The input:
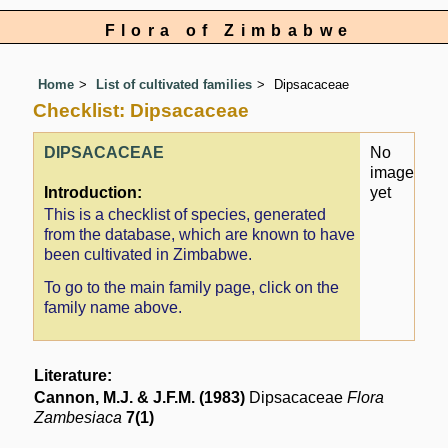
Flora of Zimbabwe
Home
List of cultivated families
Dipsacaceae
Checklist: Dipsacaceae
DIPSACACEAE
No
image
Introduction:
yet
This is a checklist of species, generated
from the database, which are known to have
been cultivated in Zimbabwe.
To go to the main family page, click on the
family name above.
Literature:
Cannon, M.J. & J.F.M. (1983)
Dipsacaceae
Flora
Zambesiaca
7(1)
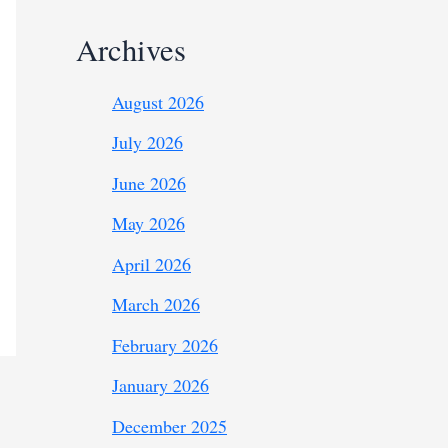
Archives
August 2026
July 2026
June 2026
May 2026
April 2026
March 2026
February 2026
January 2026
December 2025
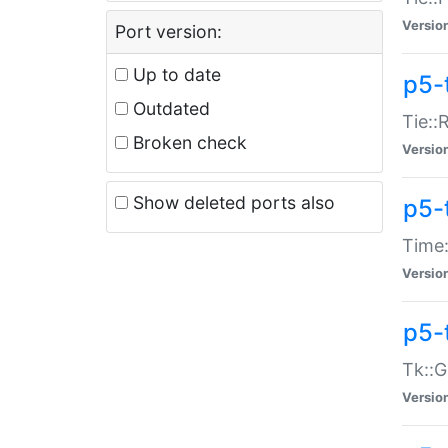
Versio
Port version:
Up to date
p5-
Outdated
Tie::
Broken check
Versio
Show deleted ports also
p5-
Time:
Versio
p5-
Tk::G
Versio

Aim of the exercise: Quote the material in full and exactly; do not carry over its pictures.

Exercise answer:
Flora of Zimbabwe
Home
List of cultivated families
Dipsacaceae
Checklist: Dipsacaceae
DIPSACACEAE
No
image
Introduction:
yet
This is a checklist of species, generated
from the database, which are known to have
been cultivated in Zimbabwe.
To go to the main family page, click on the
family name above.
Literature:
Cannon, M.J. & J.F.M. (1983)
Dipsacaceae
Flora
Zambesiaca
7(1)
Archives
August 2026
July 2026
June 2026
May 2026
April 2026
March 2026
February 2026
January 2026
December 2025
Versio
Port version:
Up to date
p5-
Outdated
Tie::
Broken check
Versio
Show deleted ports also
p5-
Time:
Versio
p5-
Tk::G
Versio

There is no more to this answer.